4. Oto A, Sethi I, Karczmar G, et al. MR Imaging-guided Focal Laser Ablation for Prostate Cancer: Phase I Trial. Radiology. 2013;267(3):932-940.

5. Raz O, Haider MA, Davidson SR, et al. Real-Time Magnetic Resonance Imaging-Guided Focal Laser Therapy in Patients with Low-Risk Prostate Cancer. Eur.Urol. 2010;58(1):173-177.

6. Woodrum DA, Mynderse LA, Gorny KR, Amrami KK, McNichols RJ, Callstrom MR. 3.0T MR-guided laser ablation of a prostate cancer recurrence in the postsurgical prostate bed. Journal of vascular and interventional radiology : JVIR. 2011;22(7):929-934.

7. Lee T, Mendhiratta N, Sperling D, Lepor H. Focal laser ablation for localized prostate cancer: principles, clinical trials, and our initial experience.

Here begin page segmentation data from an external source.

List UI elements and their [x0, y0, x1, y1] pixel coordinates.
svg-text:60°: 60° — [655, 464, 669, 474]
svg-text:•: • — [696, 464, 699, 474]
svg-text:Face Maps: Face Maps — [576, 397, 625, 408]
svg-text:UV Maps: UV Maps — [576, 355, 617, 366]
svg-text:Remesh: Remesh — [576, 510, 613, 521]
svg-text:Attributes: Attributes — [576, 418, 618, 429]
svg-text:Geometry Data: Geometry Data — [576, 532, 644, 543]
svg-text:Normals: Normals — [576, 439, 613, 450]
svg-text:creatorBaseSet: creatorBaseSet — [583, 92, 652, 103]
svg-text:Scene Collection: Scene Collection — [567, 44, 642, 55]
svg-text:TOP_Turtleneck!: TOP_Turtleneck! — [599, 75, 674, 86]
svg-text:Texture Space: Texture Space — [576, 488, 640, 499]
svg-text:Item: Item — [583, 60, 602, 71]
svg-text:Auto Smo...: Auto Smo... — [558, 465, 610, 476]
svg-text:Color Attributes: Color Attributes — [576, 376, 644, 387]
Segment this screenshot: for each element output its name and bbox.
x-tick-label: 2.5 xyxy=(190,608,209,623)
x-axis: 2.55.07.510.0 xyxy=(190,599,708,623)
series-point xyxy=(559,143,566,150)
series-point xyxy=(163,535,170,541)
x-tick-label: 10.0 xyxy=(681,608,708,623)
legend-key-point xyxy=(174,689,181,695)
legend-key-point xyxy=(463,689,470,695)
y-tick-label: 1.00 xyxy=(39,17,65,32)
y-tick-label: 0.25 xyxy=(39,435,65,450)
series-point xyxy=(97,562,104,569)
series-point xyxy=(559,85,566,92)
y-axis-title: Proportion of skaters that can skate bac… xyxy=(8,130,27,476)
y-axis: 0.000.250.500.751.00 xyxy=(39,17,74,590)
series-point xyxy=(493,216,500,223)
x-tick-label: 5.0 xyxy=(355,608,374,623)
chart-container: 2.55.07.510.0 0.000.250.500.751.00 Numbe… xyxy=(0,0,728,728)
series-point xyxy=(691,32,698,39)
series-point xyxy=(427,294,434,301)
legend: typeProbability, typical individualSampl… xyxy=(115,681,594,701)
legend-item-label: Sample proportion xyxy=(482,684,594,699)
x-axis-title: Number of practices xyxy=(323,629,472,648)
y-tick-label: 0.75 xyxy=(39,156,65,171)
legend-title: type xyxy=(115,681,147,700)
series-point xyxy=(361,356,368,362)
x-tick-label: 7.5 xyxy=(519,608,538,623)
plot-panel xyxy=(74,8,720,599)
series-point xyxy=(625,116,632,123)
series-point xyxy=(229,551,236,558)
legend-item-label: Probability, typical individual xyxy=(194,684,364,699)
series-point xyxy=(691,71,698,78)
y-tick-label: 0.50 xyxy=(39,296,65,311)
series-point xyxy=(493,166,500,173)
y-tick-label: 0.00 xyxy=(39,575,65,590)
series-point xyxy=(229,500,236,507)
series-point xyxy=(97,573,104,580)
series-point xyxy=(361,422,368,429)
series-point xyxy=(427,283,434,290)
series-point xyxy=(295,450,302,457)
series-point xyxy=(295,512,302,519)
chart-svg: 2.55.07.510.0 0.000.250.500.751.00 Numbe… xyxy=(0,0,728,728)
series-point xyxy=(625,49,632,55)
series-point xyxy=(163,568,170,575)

Reviews in urology. 2014;16(2):55-66.

8. Lepor H, Llukani E, Sperling D, Futterer JJ. Complications, Recovery, and Early Functional Outcomes and Oncologic Control Following In-bore Focal Laser Ablation of Prostate Cancer. European urology. 2015.

Figures

MR images of 66 year old man with a Gleason score 3+4=7 prostate cancer. A: T2-weighted images with the tumor in the left peripheral zone. B: MR temperature map acquired during laser ablation. C: T1-weighted contrast-enhanced image acquired directly after the ablation procedure, showing a sharply demarcated non-perfused ablation zone.